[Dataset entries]

------------

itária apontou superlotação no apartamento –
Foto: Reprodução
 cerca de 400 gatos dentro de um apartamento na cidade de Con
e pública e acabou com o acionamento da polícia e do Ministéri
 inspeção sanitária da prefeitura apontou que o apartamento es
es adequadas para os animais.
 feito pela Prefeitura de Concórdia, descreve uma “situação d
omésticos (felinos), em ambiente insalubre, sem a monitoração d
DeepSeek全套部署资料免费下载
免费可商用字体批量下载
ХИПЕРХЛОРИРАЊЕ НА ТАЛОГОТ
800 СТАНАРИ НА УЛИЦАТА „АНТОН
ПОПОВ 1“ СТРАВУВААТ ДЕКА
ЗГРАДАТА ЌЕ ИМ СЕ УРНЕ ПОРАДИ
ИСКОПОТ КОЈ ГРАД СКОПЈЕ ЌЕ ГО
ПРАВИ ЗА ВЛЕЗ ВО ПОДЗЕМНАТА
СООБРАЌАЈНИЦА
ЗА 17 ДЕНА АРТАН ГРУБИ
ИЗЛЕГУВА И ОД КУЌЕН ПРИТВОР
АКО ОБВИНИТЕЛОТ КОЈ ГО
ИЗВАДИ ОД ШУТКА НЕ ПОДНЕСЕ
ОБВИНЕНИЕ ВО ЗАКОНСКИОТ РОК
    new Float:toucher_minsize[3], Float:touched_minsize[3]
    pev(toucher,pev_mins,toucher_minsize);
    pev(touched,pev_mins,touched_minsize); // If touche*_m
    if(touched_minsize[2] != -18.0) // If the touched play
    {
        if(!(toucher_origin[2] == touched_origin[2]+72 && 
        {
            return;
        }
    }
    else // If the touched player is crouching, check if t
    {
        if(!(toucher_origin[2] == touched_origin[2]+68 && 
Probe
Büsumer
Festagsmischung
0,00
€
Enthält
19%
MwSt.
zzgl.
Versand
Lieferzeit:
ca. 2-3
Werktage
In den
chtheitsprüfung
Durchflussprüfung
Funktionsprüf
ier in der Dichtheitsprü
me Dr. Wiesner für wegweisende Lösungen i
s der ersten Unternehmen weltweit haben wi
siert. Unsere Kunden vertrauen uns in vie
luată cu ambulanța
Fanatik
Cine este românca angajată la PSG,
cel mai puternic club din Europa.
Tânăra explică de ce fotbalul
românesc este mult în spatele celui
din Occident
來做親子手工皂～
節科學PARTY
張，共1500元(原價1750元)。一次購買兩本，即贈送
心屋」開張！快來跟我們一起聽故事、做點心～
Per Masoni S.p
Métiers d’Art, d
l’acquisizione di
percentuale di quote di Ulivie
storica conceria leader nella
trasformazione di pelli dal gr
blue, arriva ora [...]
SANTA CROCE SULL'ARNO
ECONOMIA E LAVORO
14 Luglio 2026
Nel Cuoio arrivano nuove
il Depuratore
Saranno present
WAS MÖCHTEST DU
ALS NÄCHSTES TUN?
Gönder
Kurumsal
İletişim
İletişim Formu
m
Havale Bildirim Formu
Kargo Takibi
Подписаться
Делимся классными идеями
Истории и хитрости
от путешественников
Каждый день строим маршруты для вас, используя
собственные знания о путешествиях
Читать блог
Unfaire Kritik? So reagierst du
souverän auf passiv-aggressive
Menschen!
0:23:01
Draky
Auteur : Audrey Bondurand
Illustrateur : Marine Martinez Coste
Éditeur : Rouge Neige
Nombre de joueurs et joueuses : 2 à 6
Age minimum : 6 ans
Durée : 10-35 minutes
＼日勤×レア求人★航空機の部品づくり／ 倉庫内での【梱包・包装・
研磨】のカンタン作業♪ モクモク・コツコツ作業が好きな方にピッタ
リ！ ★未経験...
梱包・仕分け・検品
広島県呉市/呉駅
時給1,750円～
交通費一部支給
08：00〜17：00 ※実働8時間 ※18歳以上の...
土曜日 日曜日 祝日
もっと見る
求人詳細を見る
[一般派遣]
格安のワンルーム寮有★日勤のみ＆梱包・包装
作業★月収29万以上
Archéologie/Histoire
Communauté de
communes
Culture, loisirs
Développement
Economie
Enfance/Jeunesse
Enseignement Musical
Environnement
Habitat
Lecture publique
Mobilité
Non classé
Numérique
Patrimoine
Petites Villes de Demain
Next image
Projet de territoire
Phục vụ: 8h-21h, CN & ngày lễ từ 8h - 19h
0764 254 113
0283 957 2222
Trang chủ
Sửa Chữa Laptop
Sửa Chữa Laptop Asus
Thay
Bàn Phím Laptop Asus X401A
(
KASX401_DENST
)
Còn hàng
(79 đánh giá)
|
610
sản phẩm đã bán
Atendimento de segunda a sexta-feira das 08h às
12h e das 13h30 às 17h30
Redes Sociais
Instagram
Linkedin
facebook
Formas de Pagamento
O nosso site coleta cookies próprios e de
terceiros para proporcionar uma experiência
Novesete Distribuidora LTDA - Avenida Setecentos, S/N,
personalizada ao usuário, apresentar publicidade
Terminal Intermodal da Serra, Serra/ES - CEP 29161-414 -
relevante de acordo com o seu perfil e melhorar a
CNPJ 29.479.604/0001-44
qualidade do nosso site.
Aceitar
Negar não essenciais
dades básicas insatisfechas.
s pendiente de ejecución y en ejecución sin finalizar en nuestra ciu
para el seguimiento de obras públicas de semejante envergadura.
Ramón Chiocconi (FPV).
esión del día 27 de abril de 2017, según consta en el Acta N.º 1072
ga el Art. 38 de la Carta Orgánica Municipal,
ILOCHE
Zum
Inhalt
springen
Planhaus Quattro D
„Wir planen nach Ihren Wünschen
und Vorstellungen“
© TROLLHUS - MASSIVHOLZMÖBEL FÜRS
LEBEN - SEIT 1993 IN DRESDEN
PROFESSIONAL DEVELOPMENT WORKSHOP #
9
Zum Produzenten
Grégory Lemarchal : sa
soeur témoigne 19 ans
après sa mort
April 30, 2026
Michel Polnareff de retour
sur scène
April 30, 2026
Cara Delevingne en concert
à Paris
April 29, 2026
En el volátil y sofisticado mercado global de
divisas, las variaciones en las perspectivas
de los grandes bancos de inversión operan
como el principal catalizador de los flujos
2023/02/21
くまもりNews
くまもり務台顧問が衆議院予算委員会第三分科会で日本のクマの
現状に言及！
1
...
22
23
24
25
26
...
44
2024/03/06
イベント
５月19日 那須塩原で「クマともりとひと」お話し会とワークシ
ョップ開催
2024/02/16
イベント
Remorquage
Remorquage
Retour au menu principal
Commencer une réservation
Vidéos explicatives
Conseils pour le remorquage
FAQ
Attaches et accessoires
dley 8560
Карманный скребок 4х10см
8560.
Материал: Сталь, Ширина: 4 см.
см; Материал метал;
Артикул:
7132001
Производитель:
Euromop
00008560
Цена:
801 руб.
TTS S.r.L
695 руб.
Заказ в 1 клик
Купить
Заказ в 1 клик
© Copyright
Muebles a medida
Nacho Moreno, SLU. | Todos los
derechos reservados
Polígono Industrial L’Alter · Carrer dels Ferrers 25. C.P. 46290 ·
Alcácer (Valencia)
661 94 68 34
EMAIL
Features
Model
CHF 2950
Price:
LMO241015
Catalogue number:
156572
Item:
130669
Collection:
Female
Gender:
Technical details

------------

WHAT IS REQUIRED: Would you return all of the data exactly as it stands above?

RESPONSE FOR THIS EXERCISE:
itária apontou superlotação no apartamento –
Foto: Reprodução
 cerca de 400 gatos dentro de um apartamento na cidade de Con
e pública e acabou com o acionamento da polícia e do Ministéri
 inspeção sanitária da prefeitura apontou que o apartamento es
es adequadas para os animais.
 feito pela Prefeitura de Concórdia, descreve uma “situação d
omésticos (felinos), em ambiente insalubre, sem a monitoração d
DeepSeek全套部署资料免费下载
免费可商用字体批量下载
ХИПЕРХЛОРИРАЊЕ НА ТАЛОГОТ
800 СТАНАРИ НА УЛИЦАТА „АНТОН
ПОПОВ 1“ СТРАВУВААТ ДЕКА
ЗГРАДАТА ЌЕ ИМ СЕ УРНЕ ПОРАДИ
ИСКОПОТ КОЈ ГРАД СКОПЈЕ ЌЕ ГО
ПРАВИ ЗА ВЛЕЗ ВО ПОДЗЕМНАТА
СООБРАЌАЈНИЦА
ЗА 17 ДЕНА АРТАН ГРУБИ
ИЗЛЕГУВА И ОД КУЌЕН ПРИТВОР
АКО ОБВИНИТЕЛОТ КОЈ ГО
ИЗВАДИ ОД ШУТКА НЕ ПОДНЕСЕ
ОБВИНЕНИЕ ВО ЗАКОНСКИОТ РОК
    new Float:toucher_minsize[3], Float:touched_minsize[3]
    pev(toucher,pev_mins,toucher_minsize);
    pev(touched,pev_mins,touched_minsize); // If touche*_m
    if(touched_minsize[2] != -18.0) // If the touched play
    {
        if(!(toucher_origin[2] == touched_origin[2]+72 && 
        {
            return;
        }
    }
    else // If the touched player is crouching, check if t
    {
        if(!(toucher_origin[2] == touched_origin[2]+68 && 
Probe
Büsumer
Festagsmischung
0,00
€
Enthält
19%
MwSt.
zzgl.
Versand
Lieferzeit:
ca. 2-3
Werktage
In den
chtheitsprüfung
Durchflussprüfung
Funktionsprüf
ier in der Dichtheitsprü
me Dr. Wiesner für wegweisende Lösungen i
s der ersten Unternehmen weltweit haben wi
siert. Unsere Kunden vertrauen uns in vie
luată cu ambulanța
Fanatik
Cine este românca angajată la PSG,
cel mai puternic club din Europa.
Tânăra explică de ce fotbalul
românesc este mult în spatele celui
din Occident
來做親子手工皂～
節科學PARTY
張，共1500元(原價1750元)。一次購買兩本，即贈送
心屋」開張！快來跟我們一起聽故事、做點心～
Per Masoni S.p
Métiers d’Art, d
l’acquisizione di
percentuale di quote di Ulivie
storica conceria leader nella
trasformazione di pelli dal gr
blue, arriva ora [...]
SANTA CROCE SULL'ARNO
ECONOMIA E LAVORO
14 Luglio 2026
Nel Cuoio arrivano nuove
il Depuratore
Saranno present
WAS MÖCHTEST DU
ALS NÄCHSTES TUN?
Gönder
Kurumsal
İletişim
İletişim Formu
m
Havale Bildirim Formu
Kargo Takibi
Подписаться
Делимся классными идеями
Истории и хитрости
от путешественников
Каждый день строим маршруты для вас, используя
собственные знания о путешествиях
Читать блог
Unfaire Kritik? So reagierst du
souverän auf passiv-aggressive
Menschen!
0:23:01
Draky
Auteur : Audrey Bondurand
Illustrateur : Marine Martinez Coste
Éditeur : Rouge Neige
Nombre de joueurs et joueuses : 2 à 6
Age minimum : 6 ans
Durée : 10-35 minutes
＼日勤×レア求人★航空機の部品づくり／ 倉庫内での【梱包・包装・
研磨】のカンタン作業♪ モクモク・コツコツ作業が好きな方にピッタ
リ！ ★未経験...
梱包・仕分け・検品
広島県呉市/呉駅
時給1,750円～
交通費一部支給
08：00〜17：00 ※実働8時間 ※18歳以上の...
土曜日 日曜日 祝日
もっと見る
求人詳細を見る
[一般派遣]
格安のワンルーム寮有★日勤のみ＆梱包・包装
作業★月収29万以上
Archéologie/Histoire
Communauté de
communes
Culture, loisirs
Développement
Economie
Enfance/Jeunesse
Enseignement Musical
Environnement
Habitat
Lecture publique
Mobilité
Non classé
Numérique
Patrimoine
Petites Villes de Demain
Next image
Projet de territoire
Phục vụ: 8h-21h, CN & ngày lễ từ 8h - 19h
0764 254 113
0283 957 2222
Trang chủ
Sửa Chữa Laptop
Sửa Chữa Laptop Asus
Thay
Bàn Phím Laptop Asus X401A
(
KASX401_DENST
)
Còn hàng
(79 đánh giá)
|
610
sản phẩm đã bán
Atendimento de segunda a sexta-feira das 08h às
12h e das 13h30 às 17h30
Redes Sociais
Instagram
Linkedin
facebook
Formas de Pagamento
O nosso site coleta cookies próprios e de
terceiros para proporcionar uma experiência
Novesete Distribuidora LTDA - Avenida Setecentos, S/N,
personalizada ao usuário, apresentar publicidade
Terminal Intermodal da Serra, Serra/ES - CEP 29161-414 -
relevante de acordo com o seu perfil e melhorar a
CNPJ 29.479.604/0001-44
qualidade do nosso site.
Aceitar
Negar não essenciais
dades básicas insatisfechas.
s pendiente de ejecución y en ejecución sin finalizar en nuestra ciu
para el seguimiento de obras públicas de semejante envergadura.
Ramón Chiocconi (FPV).
esión del día 27 de abril de 2017, según consta en el Acta N.º 1072
ga el Art. 38 de la Carta Orgánica Municipal,
ILOCHE
Zum
Inhalt
springen
Planhaus Quattro D
„Wir planen nach Ihren Wünschen
und Vorstellungen“
© TROLLHUS - MASSIVHOLZMÖBEL FÜRS
LEBEN - SEIT 1993 IN DRESDEN
PROFESSIONAL DEVELOPMENT WORKSHOP #
9
Zum Produzenten
Grégory Lemarchal : sa
soeur témoigne 19 ans
après sa mort
April 30, 2026
Michel Polnareff de retour
sur scène
April 30, 2026
Cara Delevingne en concert
à Paris
April 29, 2026
En el volátil y sofisticado mercado global de
divisas, las variaciones en las perspectivas
de los grandes bancos de inversión operan
como el principal catalizador de los flujos
2023/02/21
くまもりNews
くまもり務台顧問が衆議院予算委員会第三分科会で日本のクマの
現状に言及！
1
...
22
23
24
25
26
...
44
2024/03/06
イベント
５月19日 那須塩原で「クマともりとひと」お話し会とワークシ
ョップ開催
2024/02/16
イベント
Remorquage
Remorquage
Retour au menu principal
Commencer une réservation
Vidéos explicatives
Conseils pour le remorquage
FAQ
Attaches et accessoires
dley 8560
Карманный скребок 4х10см
8560.
Материал: Сталь, Ширина: 4 см.
см; Материал метал;
Артикул:
7132001
Производитель:
Euromop
00008560
Цена:
801 руб.
TTS S.r.L
695 руб.
Заказ в 1 клик
Купить
Заказ в 1 клик
© Copyright
Muebles a medida
Nacho Moreno, SLU. | Todos los
derechos reservados
Polígono Industrial L’Alter · Carrer dels Ferrers 25. C.P. 46290 ·
Alcácer (Valencia)
661 94 68 34
EMAIL
Features
Model
CHF 2950
Price:
LMO241015
Catalogue number:
156572
Item:
130669
Collection:
Female
Gender:
Technical details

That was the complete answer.